Refactoring of the existing routines and maybe introducing separate functions for .NET vs. native vs. others may make sense as part of that.

@v1bh475u
Copy link
Contributor

v1bh475u commented Feb 3, 2025

Hello, @mr-tz . I would like to work on this issue. Can you please assign it to me?

@v1bh475u
Copy link
Contributor

v1bh475u commented Feb 4, 2025

@williballenthin can you please give more insights about what the issue is about? I know that we need to do something about the api feature extracting but want more details.

@williballenthin
Copy link
Collaborator

Please read the PR #1897.

See that it updates the routine here:

Image

Take a look at that routine and see if you agree with the prompt:

the routine you're updating is starting to look a little complicated, so maybe soon it's time to attempt to refactor, but without tests, i wouldn't be comfortable. even one trivial test would encode the special case/scenario that you encountered.

If so, then you can take on this issue. If it doesn't make sense, we can address at another time.

@v1bh475u
Copy link
Contributor

v1bh475u commented Feb 4, 2025

I feel the best we can do is add some comments to give it a little verbosity, but I cannot think of currently how it can be further simplified.

@williballenthin
Copy link
Collaborator

i think the most important immediate goal is to add some unit tests to demonstrate he current behavior. then we can attempt any refactor knowing the behavior is the same.

so, let's start with tests.

if that doesn't interest you, no worries!

@v1bh475u
Copy link
Contributor

v1bh475u commented Feb 6, 2025

@williballenthin Should I make an explicit test for checking the function or modify the existing tests that can use it internally while testing rules?

@williballenthin
Copy link
Collaborator

let's create new dedicated unit test functions (one is probably sufficient) to exercise this functionality

@v1bh475u
Copy link
Contributor

v1bh475u commented Feb 6, 2025

def test_trim_dll_part():
    from capa.rules import trim_dll_part

    assert trim_dll_part("kernel32.CreateFileA") == "CreateFileA"
    assert trim_dll_part("System.Convert::FromBase64String") == "System.Convert::FromBase64String"
    assert trim_dll_part("ws2_32.#1") == "ws2_32.#1"

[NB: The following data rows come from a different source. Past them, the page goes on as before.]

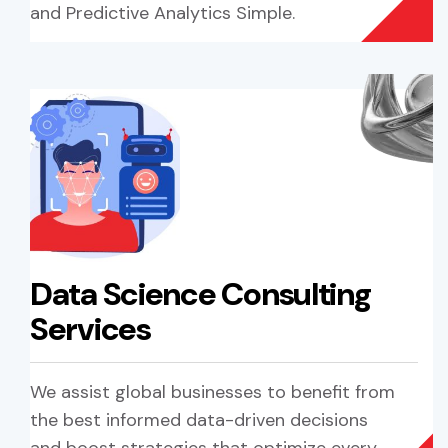
and Predictive Analytics Simple.
Data Science Consulting
Services
We assist global businesses to benefit from
the best informed data-driven decisions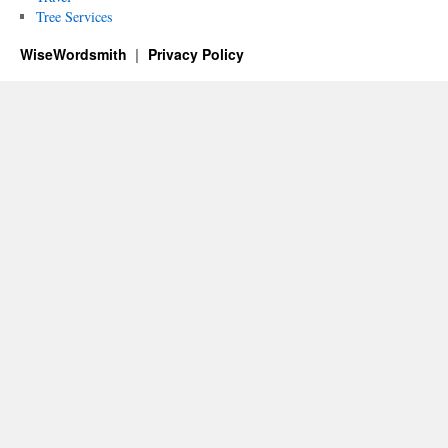
Tree Services
WiseWordsmith
Privacy Policy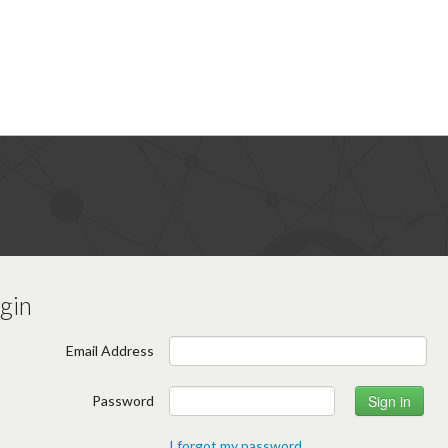
gin
Email Address
Password
I forgot my password.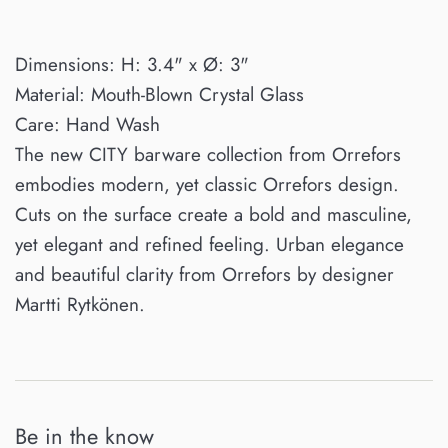
Dimensions: H: 3.4" x Ø: 3"
Material: Mouth-Blown Crystal Glass
Care: Hand Wash
The new CITY barware collection from Orrefors
embodies modern, yet classic Orrefors design.
Cuts on the surface create a bold and masculine,
yet elegant and refined feeling. Urban elegance
and beautiful clarity from Orrefors by designer
Martti Rytkönen.
Be in the know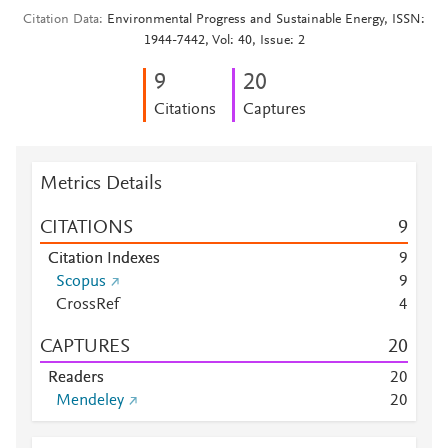
Citation Data
Environmental Progress and Sustainable Energy, ISSN:
1944-7442, Vol: 40, Issue: 2
9
2
0
Citations
Captures
Metrics Details
CITATIONS
9
Citation Indexes
9
Scopus
9
CrossRef
4
CAPTURES
2
0
Readers
2
0
Mendeley
2
0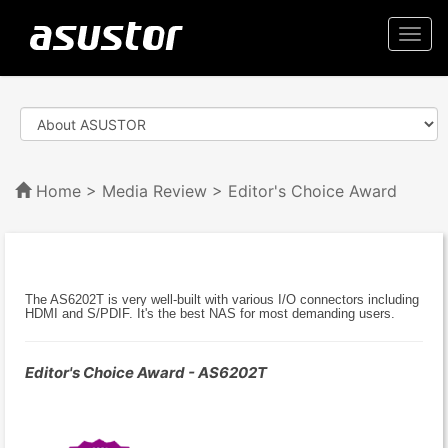
Togg
navi
Home
>
Media Review
> Editor's Choice Award
The AS6202T is very well-built with various I/O connectors including
HDMI and S/PDIF. It's the best NAS for most demanding users.
Editor's Choice Award - AS6202T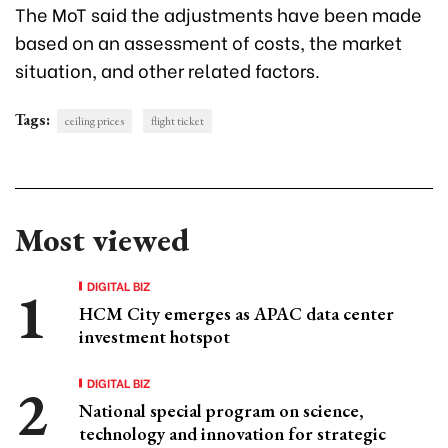
The MoT said the adjustments have been made
based on an assessment of costs, the market
situation, and other related factors.
Tags:
ceiling prices
flight ticket
Most viewed
DIGITAL BIZ
HCM City emerges as APAC data center
investment hotspot
DIGITAL BIZ
National special program on science,
technology and innovation for strategic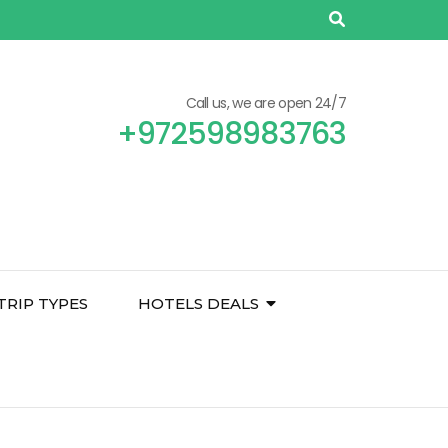
Call us, we are open 24/7
+972598983763
TRIP TYPES
HOTELS DEALS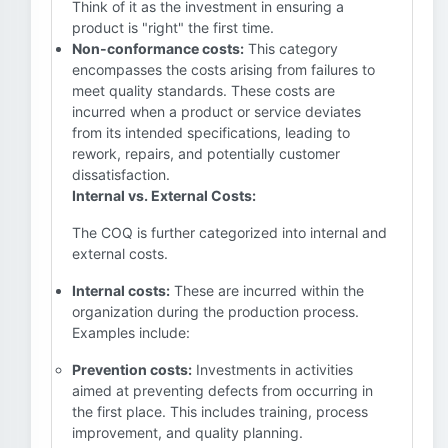
Think of it as the investment in ensuring a
product is "right" the first time.
Non-conformance costs:
This category
encompasses the costs arising from failures to
meet quality standards. These costs are
incurred when a product or service deviates
from its intended specifications, leading to
rework, repairs, and potentially customer
dissatisfaction.
Internal vs. External Costs:
The COQ is further categorized into internal and
external costs.
Internal costs:
These are incurred within the
organization during the production process.
Examples include:
Prevention costs:
Investments in activities
aimed at preventing defects from occurring in
the first place. This includes training, process
improvement, and quality planning.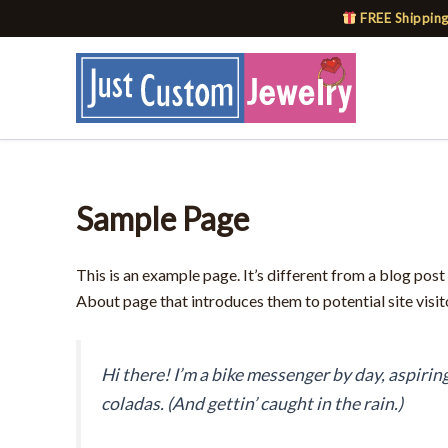
Skip
FREE Shipping
to
content
Sample Page
This is an example page. It’s different from a blog post
About page that introduces them to potential site visito
Hi there! I’m a bike messenger by day, aspiring
coladas. (And gettin’ caught in the rain.)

@williballenthin I am thinking of implementing something along this line. Is this suffice or do we need more rigorous tests? If more rigorous, then please give some idea about that.

@williballenthin
Copy link
Collaborator

yup that's the right idea. ideally we have a case that covers each possible branch, and then maybe some weird made up cases to show what's expected (like both :: and .dll and more).

@v1bh475u
Copy link
Contributor

v1bh475u commented Feb 6, 2025

You mean something like kernel32.ws2_32.#1?

@v1bh475u
Copy link
Contributor

v1bh475u commented Feb 6, 2025

So for the above case, we need to ensure that it gives ws2_32.#1 or kernel32.ws2_32.#1? Current implementation gives 2nd result.

@v1bh475u
Copy link
Contributor

v1bh475u commented Feb 7, 2025

@williballenthin, I can see it can a little bit confusing as here we are overlapping cases between .NET functions and Windows PE functions. So, I think it would be better to change this so that names for all different types are handled separately.

capa/capa/rules/__init__.py

Lines 584 to 587 in 736ad1c

if api.count(".") == 1:
if "::" not in api:
# skip System.Convert::FromBase64String
api = api.split(".")[1]

Here's my idea for it.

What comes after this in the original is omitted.